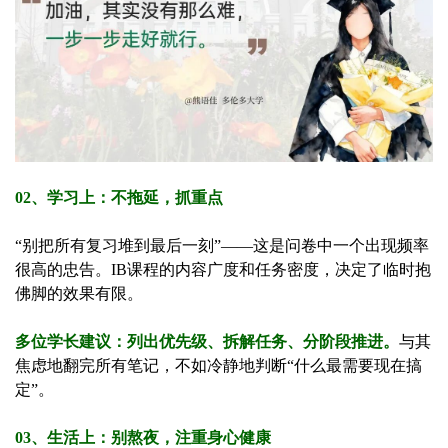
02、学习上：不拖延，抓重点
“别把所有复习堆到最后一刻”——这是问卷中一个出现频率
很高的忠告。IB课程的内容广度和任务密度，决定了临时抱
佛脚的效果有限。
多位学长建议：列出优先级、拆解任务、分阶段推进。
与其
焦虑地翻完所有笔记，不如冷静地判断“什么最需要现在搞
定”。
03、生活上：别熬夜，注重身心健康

§ §

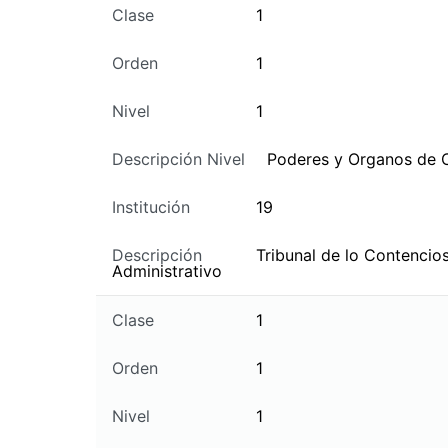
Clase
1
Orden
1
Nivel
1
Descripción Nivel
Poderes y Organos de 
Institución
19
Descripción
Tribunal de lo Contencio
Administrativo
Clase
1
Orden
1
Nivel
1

§ §

After locating the line holding "多位学长建议：列出优先级、拆解任务、分阶段推进。" above, output exactly that line and every line after it through the line holding "03、生活上：别熬夜，注重身心健康". Include nothing else.

__Task result__.
多位学长建议：列出优先级、拆解任务、分阶段推进。
与其
焦虑地翻完所有笔记，不如冷静地判断“什么最需要现在搞
定”。
03、生活上：别熬夜，注重身心健康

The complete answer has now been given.